Will the revolution announced for the online advertising sector be born?The year 2021 promises to be a pivotal.The premeditated death of the cookie - these small text files recorded in browsers, allowing to trace Internet users on Internett -promises to rebatches the cards for the advertising industry worldwide.This fundamental movement is coupled with new requirements in France, imposed by the CNIL (National Commission for Data Protection) from this Thursday, April 1.

Read also: targeted advertising: new solutions under study in the face of the announced death of cookie

Need to obtain a "real" consent

Last October, the gendarme of personal data published new recommendations for companies to strengthen the consent of Internet users vis-à-vis cookies and other tracers.Since the entry into force in the European Union in May 2018 of the General Regulations on the Protection of Personal Data (GDPR), advertisers must collect "free, explicit and enlightened" consent of Internet users to be able to deposit cookies in their navigators.But in fact, the CNIL noted that consent was often forced in order to be able to continue its browsing on the Internet.

This is why the French gendarme now claims that the simple pursuit of navigation on a website should no longer be considered as a consent but as a refusal of the tracers.Another victory for Internet users: refusing the tracers must become as easy as accepting them, according to the recommendation.

Read also: Cookies: the CNIL tightens (a little) the screw to give a real choice to Internet users

Publicité : attention, la fin des cookies ne signifie pas la fin du traçage

"The deadline posed by the CNIL was taken very seriously by advertisers, publishers and advertising agents, estimates Guillaume Tollet, executive director within Fifty-Five, marketing consulting company specializing in data.

While companies had a period of six months to comply, pop -up windows have flowered in recent days on web pages with a new mention: "Continue without accepting [cookies]" - and this,Without having to read illegible conditions and long parameters like the arm.

Because by offering a real choice to Internet users, advertisers are exposed to greater refusals."When the consent collection platforms are optimized, it is estimated that advertisers could have an average consent rate between 65 to 70% - or a loss of cookie collection from 30 to 35%, figure the expert. But to obtainSuch performances, "a work of pedagogy and transparency will have to be carried out by the publishers to explain the interest of targeted advertising for them."

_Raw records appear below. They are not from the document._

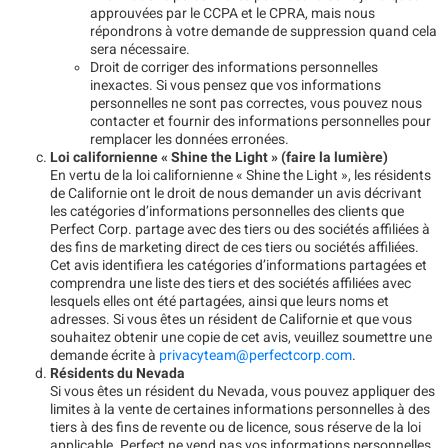
approuvées par le CCPA et le CPRA, mais nous
répondrons à votre demande de suppression quand cela
sera nécessaire.
Droit de corriger des informations personnelles
inexactes. Si vous pensez que vos informations
personnelles ne sont pas correctes, vous pouvez nous
contacter et fournir des informations personnelles pour
remplacer les données erronées.
Loi californienne « Shine the Light » (faire la lumière)
En vertu de la loi californienne « Shine the Light », les résidents
de Californie ont le droit de nous demander un avis décrivant
les catégories d’informations personnelles des clients que
Perfect Corp. partage avec des tiers ou des sociétés affiliées à
des fins de marketing direct de ces tiers ou sociétés affiliées.
Cet avis identifiera les catégories d’informations partagées et
comprendra une liste des tiers et des sociétés affiliées avec
lesquels elles ont été partagées, ainsi que leurs noms et
adresses. Si vous êtes un résident de Californie et que vous
souhaitez obtenir une copie de cet avis, veuillez soumettre une
demande écrite à
privacyteam@perfectcorp.com
.
Résidents du Nevada
Si vous êtes un résident du Nevada, vous pouvez appliquer des
limites à la vente de certaines informations personnelles à des
tiers à des fins de revente ou de licence, sous réserve de la loi
applicable. Perfect ne vend pas vos informations personnelles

Read also: Apple: this problem of competition ignored by the antitrust

Towards less efficient cookies ...

For the Adtech sector -Advertising Tech or advertising startups -, this will result in mechanically by a drop in the representativeness of their samples and therefore, less precise targeting.An earthquake for industry?"This is more of a transition," judges Guillaume Tollet.Beyond the new CNIL recommendations, heavy goods vehicles in the sector gradually suppress third-party cookies.Apple deleted them by default from its Safari browser from 2017, followed by Mozilla on Firefox in 2019. The giant Google, which dominates the world advertising market, announced that it wanted to eliminate third -party cookies by 2022 on its engineChrome research.

Interest in these giants: to treat their brand images.While debates on online privacy protection are increasingly lively, this allows tech mastodons to position themselves as defenders of online privacy.

Consequence: with or without cookie, Internet users will continue to be tracked down on the internet.Google is also preparing the field since August 2019, with the launch of its initiative "Privacy Sandbox"."Blocking cookies without alternative to bring relevant advertising significantly reduces the first source of financing of publishers, which jeopardizes the future of a flourishing web", justified the firm of Mountain View in a blog note.

But new ways of tracking Internet users

This is why the American group is working on an alternative system, called "Federated Learning of Cohorts" (FLOC).Completed individual advertising targeting, Google now wants to create audience segments - the famous Floc - to classify people according to their centers of interest, depending on their browsing on the web.This can be for example "urban groups loving sport".These groups, from several hundred or even thousands of people, would be wide enough for it to be impossible to reveal the identity of the targeted user ... but precise enough to allow advertisers to reach their target.

If this system is currently being developed at Google to become a proprietary solution, criticisms are already emerging.The "Marketers for an Open Web" coalition (in French, marketing professionals for an open web), which brings together media publishers and technological companies located in London, is opposed to this new system.She fears that he no longer traps companies in the closed ecosystem of Google, which sells advertising spaces but also services as an intermediary between sites and advertisers.The coalition also filed a complaint with the British competition authority, which launched an antitrust survey against Google in January.

Another grievance, which is ethical: such a system of cohorts could lead to an arbitrary, even biased classification of Internet users.